Lalu apa itu ISO 9001?

Beda dengan hampir semua standar lain yang dikeluarkan ISO, yang membahas tentang spesifikasi sebuah produk tertentu, ISO-9001 adalah standar sistem manajemen mutu. Isinya bukan ukuran baut harus berapa, lebar harus berapa, panjang harus berapa, tapi apa yang harus dilakukan oleh setiap organisasi untuk dapat membuat produk yang bermutu, apapun produknya. Entah itu produknya adalah baut, mobil, pesawat, atau juga layanan seperti layanan kesehatan, layanan pendidikian dan lain-lain.

ISO 9001 itu berisi persyaratan-persyaratan tentang:

  • Apa yang harus dilakukan pihak manajemen untuk menjamin mutu produknya
  • Apa yang harus dilakukan saat merancang produk
  • Apa yang harus dilakukan sebelum memproduksi produk atau memberikan layanan
  • Apa yang harus dilakukan setelah memproduksi produk atau setelah memberikan pelayanan
  • Dan sebagainya. Semuanya terkait dengan ‘apa yang harus dilakukan organisasi’ untuk dapat menjamin mutu produknya agar pelanggan puas.

Untuk bahan bacaan tentang persyaratan dalam ISO 9001 ada banyak disitus ini. Sebagai tahap awal mungkin dapat Anda baca  ISO-9001 – Pendahuluan.

Riwayat ISO 9001

ISO 9001 pertama terbit pada tahun 1987. Setelah itu ada beberapa kali ISO 9001 drevisi sampai terakhir direvisi pada tahun 2015. Makanya sekarang namanya ISO-9001:2015.

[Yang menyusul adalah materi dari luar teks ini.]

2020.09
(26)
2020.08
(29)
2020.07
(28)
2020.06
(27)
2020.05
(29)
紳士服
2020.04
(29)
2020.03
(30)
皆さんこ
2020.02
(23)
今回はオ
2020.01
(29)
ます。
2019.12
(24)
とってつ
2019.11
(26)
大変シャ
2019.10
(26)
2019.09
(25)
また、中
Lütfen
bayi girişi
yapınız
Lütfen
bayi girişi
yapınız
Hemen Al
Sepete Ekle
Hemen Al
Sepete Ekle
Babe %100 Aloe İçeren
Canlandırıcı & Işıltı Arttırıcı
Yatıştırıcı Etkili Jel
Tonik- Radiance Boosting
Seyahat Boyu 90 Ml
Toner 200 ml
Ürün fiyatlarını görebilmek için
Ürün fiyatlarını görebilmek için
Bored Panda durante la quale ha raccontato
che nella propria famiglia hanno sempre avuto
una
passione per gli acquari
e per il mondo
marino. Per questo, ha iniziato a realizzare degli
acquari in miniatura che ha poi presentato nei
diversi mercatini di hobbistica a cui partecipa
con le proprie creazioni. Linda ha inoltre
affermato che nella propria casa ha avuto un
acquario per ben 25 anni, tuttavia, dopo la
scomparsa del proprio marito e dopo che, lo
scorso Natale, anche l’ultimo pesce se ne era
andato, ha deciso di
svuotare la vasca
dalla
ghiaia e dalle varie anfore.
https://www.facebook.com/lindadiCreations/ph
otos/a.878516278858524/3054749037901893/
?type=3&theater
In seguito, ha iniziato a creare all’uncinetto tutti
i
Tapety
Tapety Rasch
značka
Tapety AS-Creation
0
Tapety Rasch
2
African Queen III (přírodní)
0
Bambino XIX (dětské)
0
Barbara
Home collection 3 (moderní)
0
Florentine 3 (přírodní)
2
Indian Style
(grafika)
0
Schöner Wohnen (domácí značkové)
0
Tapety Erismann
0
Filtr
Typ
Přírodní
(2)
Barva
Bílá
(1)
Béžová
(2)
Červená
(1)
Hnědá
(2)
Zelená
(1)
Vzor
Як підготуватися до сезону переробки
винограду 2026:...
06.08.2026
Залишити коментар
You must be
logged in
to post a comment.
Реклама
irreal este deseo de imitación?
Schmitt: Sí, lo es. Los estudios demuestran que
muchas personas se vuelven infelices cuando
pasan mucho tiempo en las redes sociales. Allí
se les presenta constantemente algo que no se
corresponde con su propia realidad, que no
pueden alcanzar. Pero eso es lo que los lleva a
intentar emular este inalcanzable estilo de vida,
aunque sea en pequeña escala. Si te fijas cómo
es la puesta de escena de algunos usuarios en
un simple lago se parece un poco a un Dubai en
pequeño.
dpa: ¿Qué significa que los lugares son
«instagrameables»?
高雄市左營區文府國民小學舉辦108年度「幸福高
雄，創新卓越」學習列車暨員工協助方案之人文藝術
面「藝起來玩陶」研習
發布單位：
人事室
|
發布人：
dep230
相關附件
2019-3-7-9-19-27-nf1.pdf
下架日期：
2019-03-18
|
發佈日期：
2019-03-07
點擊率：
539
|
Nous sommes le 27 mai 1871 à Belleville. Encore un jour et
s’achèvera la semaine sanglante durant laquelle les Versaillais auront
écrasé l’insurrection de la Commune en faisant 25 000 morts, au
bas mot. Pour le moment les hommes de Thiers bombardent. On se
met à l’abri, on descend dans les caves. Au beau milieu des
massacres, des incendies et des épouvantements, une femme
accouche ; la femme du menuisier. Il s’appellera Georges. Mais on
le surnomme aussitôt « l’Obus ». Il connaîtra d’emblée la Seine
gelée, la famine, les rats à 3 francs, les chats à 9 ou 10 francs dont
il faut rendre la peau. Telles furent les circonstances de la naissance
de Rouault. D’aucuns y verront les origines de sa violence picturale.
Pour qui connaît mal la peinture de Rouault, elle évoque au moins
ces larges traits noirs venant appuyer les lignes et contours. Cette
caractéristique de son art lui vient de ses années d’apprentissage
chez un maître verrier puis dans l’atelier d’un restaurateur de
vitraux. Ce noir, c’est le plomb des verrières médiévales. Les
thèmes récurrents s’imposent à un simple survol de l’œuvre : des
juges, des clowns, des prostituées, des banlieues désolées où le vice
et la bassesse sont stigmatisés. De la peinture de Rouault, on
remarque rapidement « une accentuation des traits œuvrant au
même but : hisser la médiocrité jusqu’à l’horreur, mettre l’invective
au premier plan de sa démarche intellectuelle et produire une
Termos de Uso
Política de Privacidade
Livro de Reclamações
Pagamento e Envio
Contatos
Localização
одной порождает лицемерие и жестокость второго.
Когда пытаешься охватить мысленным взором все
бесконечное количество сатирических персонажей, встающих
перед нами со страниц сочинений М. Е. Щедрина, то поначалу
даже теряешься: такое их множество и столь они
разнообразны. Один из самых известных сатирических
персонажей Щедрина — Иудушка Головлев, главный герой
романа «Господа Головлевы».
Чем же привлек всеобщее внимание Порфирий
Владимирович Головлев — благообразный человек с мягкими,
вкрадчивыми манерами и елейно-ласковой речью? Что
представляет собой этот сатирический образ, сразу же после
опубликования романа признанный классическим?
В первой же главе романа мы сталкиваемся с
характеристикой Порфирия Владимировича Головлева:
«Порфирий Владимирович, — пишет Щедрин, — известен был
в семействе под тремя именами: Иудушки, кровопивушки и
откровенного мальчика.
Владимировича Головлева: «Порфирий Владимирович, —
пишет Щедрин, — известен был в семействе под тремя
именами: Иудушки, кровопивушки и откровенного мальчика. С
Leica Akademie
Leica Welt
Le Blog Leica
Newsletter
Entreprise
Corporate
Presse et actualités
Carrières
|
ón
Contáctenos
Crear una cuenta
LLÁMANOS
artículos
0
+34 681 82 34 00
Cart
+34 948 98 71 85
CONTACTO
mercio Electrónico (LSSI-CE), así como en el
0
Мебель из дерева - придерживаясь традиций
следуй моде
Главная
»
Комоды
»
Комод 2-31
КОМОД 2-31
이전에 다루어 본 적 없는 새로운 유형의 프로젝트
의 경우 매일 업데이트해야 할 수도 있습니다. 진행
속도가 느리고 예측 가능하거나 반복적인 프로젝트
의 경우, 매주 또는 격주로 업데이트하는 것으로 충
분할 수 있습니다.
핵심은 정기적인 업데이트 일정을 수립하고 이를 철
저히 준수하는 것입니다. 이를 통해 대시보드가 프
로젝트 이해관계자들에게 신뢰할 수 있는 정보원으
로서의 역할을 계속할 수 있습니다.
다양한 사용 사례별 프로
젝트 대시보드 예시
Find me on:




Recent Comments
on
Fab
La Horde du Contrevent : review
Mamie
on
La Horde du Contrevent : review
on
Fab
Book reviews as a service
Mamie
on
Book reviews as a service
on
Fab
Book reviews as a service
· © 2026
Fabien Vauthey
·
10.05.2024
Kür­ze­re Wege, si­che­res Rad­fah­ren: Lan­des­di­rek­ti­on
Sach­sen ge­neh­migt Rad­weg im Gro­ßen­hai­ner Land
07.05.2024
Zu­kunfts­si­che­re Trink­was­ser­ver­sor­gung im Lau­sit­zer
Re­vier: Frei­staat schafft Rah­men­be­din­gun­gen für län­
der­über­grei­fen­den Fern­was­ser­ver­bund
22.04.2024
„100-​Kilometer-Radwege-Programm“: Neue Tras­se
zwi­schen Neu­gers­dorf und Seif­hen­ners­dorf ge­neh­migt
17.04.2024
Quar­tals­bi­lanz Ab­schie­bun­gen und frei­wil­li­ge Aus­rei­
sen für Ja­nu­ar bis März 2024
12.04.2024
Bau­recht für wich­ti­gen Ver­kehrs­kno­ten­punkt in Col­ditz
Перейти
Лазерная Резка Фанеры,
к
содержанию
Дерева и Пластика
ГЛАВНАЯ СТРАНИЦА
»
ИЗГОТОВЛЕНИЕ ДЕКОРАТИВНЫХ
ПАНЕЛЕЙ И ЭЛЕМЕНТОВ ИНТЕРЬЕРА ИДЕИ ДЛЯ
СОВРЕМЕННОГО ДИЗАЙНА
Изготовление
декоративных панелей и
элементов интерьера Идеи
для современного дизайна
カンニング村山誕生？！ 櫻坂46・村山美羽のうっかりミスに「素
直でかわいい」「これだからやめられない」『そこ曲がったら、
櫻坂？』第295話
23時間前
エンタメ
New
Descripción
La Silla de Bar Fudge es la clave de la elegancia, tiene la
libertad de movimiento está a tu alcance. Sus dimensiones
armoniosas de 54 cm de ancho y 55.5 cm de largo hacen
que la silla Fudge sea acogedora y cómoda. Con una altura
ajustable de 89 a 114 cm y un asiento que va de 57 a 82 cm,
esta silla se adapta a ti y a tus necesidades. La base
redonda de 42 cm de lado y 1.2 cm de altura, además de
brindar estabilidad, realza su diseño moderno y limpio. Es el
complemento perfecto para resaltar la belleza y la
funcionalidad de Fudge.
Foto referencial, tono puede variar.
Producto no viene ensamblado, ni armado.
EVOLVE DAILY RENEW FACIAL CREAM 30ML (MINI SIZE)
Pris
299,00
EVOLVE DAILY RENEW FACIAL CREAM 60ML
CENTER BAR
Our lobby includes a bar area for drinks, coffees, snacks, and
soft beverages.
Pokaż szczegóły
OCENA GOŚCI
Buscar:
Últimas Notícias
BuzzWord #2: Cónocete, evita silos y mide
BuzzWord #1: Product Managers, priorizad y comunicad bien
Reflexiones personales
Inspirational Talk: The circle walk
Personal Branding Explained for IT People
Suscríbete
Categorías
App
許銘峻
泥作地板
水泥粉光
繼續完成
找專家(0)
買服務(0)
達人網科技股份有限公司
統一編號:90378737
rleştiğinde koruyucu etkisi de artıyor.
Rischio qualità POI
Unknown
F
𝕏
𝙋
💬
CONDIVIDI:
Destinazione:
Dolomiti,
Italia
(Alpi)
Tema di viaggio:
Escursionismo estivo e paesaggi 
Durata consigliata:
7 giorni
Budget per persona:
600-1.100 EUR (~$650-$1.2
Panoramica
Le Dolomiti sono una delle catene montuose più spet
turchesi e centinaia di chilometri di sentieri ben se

Mengapa ISO 9001 selalu mengalami perubahan? Pertama karena aturan di ISO sendiri, dimana setiap standar yang dikeluarkan harus ditinjau setiap 5 tahun sekali. Apakah masih relevan dengan kondisi kekinian? apakah perlu dirubah? Kedua karena dunia industri memang terus berkembang dan membutuhkan aturan yang lebih baik.